Real Estate Blog

Your certificate of location

Thinking of selling your house? If so, it's time to comb through your filing cabinet and pull out a few documents.

You'll need to find the previous deed of purchase, which proves that you are indeed the owner of your home, as well as your most recent municipal and school tax bills. You'll also want to gather all bills for repair or renovation work done on the property, along with your energy bills for the past year.

If you live in a condo, add the following to the pile: the co-ownership agreement as well as the minutes of the syndicate of co-owners' general meetings and its financial statements.

And on top of all that, you'll need your certificate of location. Whoops! Here's where things might get tricky.

Is your certificate up to date?

The standard promise-to-purchase form from the Organisme d'autoréglementation du courtage immobilier du Québec (OACIQ, the provincial real estate and mortgage brokerage authority) stipulates that the seller must provide the buyer with a certificate of location describing the "current" state of the immovable (the property). It may well be that your certificate is obsolete—even if nothing on the property has changed since the certificate was issued.

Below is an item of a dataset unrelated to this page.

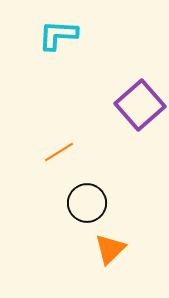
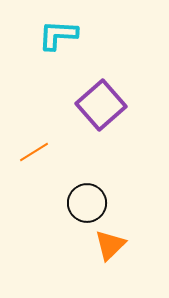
purple square: moved 39 px left
orange line: moved 25 px left
orange triangle: moved 4 px up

First, let's recap what the certificate of location is, exactly. It is a mandatory part of every real estate transaction, consisting of a plan and a report in which a land surveyor states their professional opinion on the state of your property. It informs the buyer, the notary and the mortgage lender of the laws that may affect the property in question.

The certificate includes everything and describes everything about the premises: the land, trees, fences, the building and its cladding, windows and balconies, the pool, the shed—everything. It also lists any easements on the property, such as rights of way or rights of view, or easements in favour of public utilities (e.g., Hydro-Québec).

The document also describes the state of your property in relation to provincial laws and municipal bylaws. In this area, the cadastral renewal (updating of the land registry) begun by the Québec government in the 1990s until 2021, as well as the new mapping of flood-prone areas established by the Ministry of Municipal Affairs could render your certificate of location obsolete.

As you can see, the more time has gone by, the greater the odds that your property situation has changed. It's quite likely that if your certificate of location is more than five years old, the notary will require a new one to be drawn up.

And one thing is now certain: after 10 years, it will expire. In 2017, the Supreme Court of Canada ruled (in Ostiguy v. Allie) that part of a property can be acquired, simply by lapse of time, if it has been occupied for more than 10 years without opposition. Consequently, any certificate of location dating back more than 10 years is too uncertain.

So, who pays?

It's up to the seller to provide the document, so they need to cover the cost of a new certificate, if one is required. However, if a buyer demands, in their promise to purchase, that a new certificate of location be produced but it turns out to be identical to the existing one, then the buyer must cover the cost of the new one.

Given that it can take from three to five weeks to receive a new certificate of location and the notary will need to see it before the signature of the deed of purchase, it's best to get this taken care of right away.